What you have to do: Each line from the one containing "esporta l’heritage e" to the end of the entries below must be restated exactly, and no other line should appear.

-------- Information shown --------

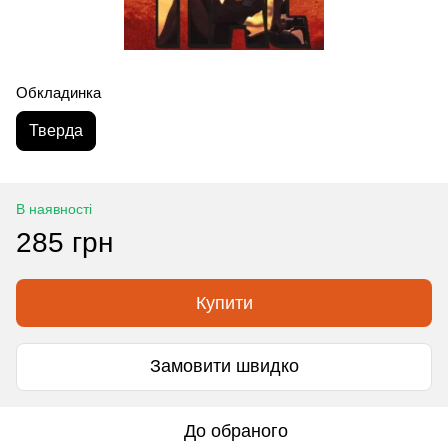
Обкладинка
Тверда
В наявності
285 грн
Купити
Замовити швидко
До обраного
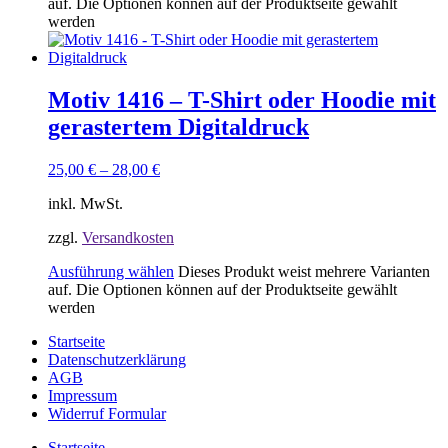
auf. Die Optionen können auf der Produktseite gewählt
werden
Motiv 1416 – T-Shirt oder Hoodie mit
gerastertem Digitaldruck
25,00
€
–
28,00
€
inkl. MwSt.
zzgl.
Versandkosten
Ausführung wählen
Dieses Produkt weist mehrere Varianten
auf. Die Optionen können auf der Produktseite gewählt
werden
Startseite
Datenschutzerklärung
AGB
Impressum
Widerruf Formular
Startseite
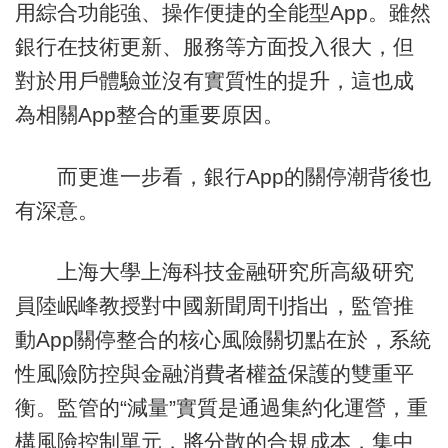
用綜合功能強、操作便捷的全能型App。雖然
銀行在技術更新、服務等方面投入很大，但
對於用戶體驗並沒有實質性的提升，這也成
為相關App整合的重要原因。
而更進一步看，銀行App的關停潮背後也
有深意。
上海大學上海科技金融研究所高級研究
員陸岷峰教授對中國新聞周刊指出，監管推
動App關停整合的核心風險關切點在於，系統
性風險防控與金融消費者權益保護的雙重平
衡。監管的“減量”實質是通過集約化運營，重
構風險控制單元，將分散的合規成本，集中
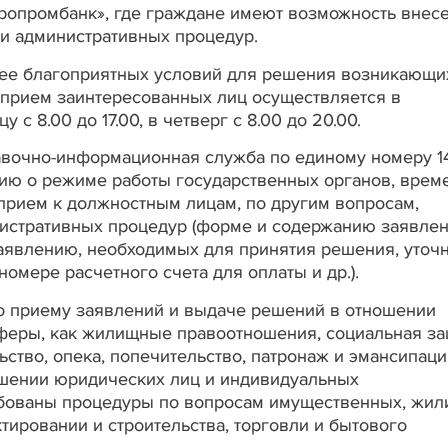
ропромбанк», где граждане имеют возможность внес
ии административных процедур.
лее благоприятных условий для решения возникающи
» прием заинтересованных лиц осуществляется в
 с 8.00 до 17.00, в четверг с 8.00 до 20.00.
вочно-информационная служба по единому номеру 14
цию о режиме работы государственных органов, врем
 прием к должностным лицам, по другим вопросам,
истративных процедур (форме и содержанию заявлен
аявлению, необходимых для принятия решения, уточ
омере расчетного счета для оплаты и др.).
о приему заявлений и выдаче решений в отношении
сферы, как жилищные правоотношения, социальная за
ьство, опека, попечительство, патронаж и эмансипаци
ошении юридических лиц и индивидуальных
бованы процедуры по вопросам имущественных, жи
ировании и строительства, торговли и бытового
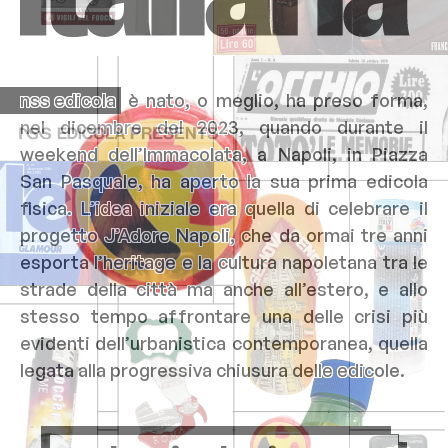
nss edicola
è nato, o meglio, ha preso forma,
nel dicembre del 2023, quando durante il
weekend dell’Immacolata, a Napoli, in Piazza
San Pasquale, ha aperto la sua prima edicola
fisica. L’idea iniziale era quella di celebrare il
progetto J’Adore Napoli, che da ormai tre anni
esporta l’heritage e la cultura napoletana tra le
strade della città ma anche all’estero, e allo
stesso tempo affrontare una delle crisi più
evidenti dell’urbanistica contemporanea, quella
legata alla progressiva chiusura delle edicole.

--------

Problem solution:
esporta l’heritage e la cultura napoletana tra le
strade della città ma anche all’estero, e allo
stesso tempo affrontare una delle crisi più
evidenti dell’urbanistica contemporanea, quella
legata alla progressiva chiusura delle edicole.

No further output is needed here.